*** Block opens ***

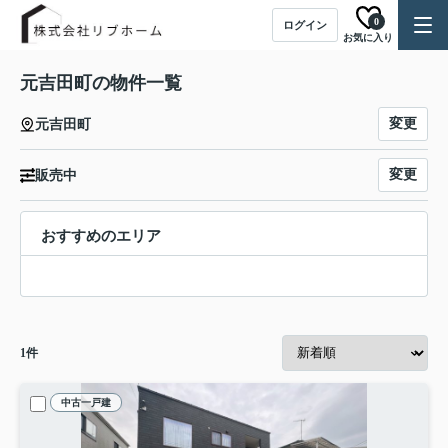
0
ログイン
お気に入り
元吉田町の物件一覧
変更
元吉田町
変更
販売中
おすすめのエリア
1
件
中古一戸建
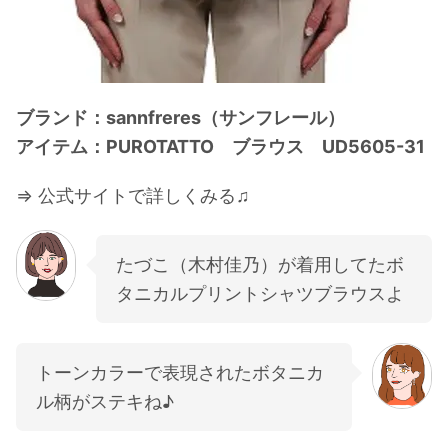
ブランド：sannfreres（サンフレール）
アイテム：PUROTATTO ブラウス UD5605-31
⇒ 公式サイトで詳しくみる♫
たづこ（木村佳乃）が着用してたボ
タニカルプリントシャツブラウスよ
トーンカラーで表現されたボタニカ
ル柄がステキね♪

*** Block closes ***
*** Block opens ***

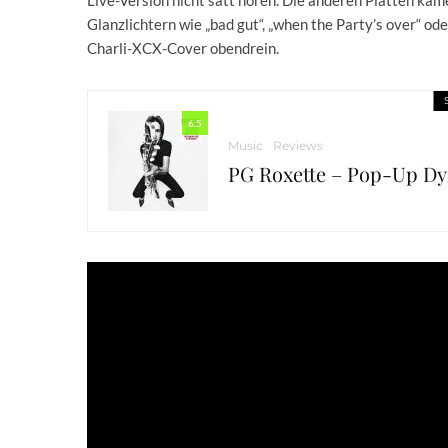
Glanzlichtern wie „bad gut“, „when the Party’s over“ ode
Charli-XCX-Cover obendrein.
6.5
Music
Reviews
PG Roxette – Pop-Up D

*** Block closes ***

Activity: Given the records above, return exactly the lines starting at the line containing "Glanzlichtern wie „bad" and ending at the line containing "PG Roxette – Pop-Up D", including both.

Solution to this problem:
Glanzlichtern wie „bad gut“, „when the Party’s over“ ode
Charli-XCX-Cover obendrein.
6.5
Music
Reviews
PG Roxette – Pop-Up D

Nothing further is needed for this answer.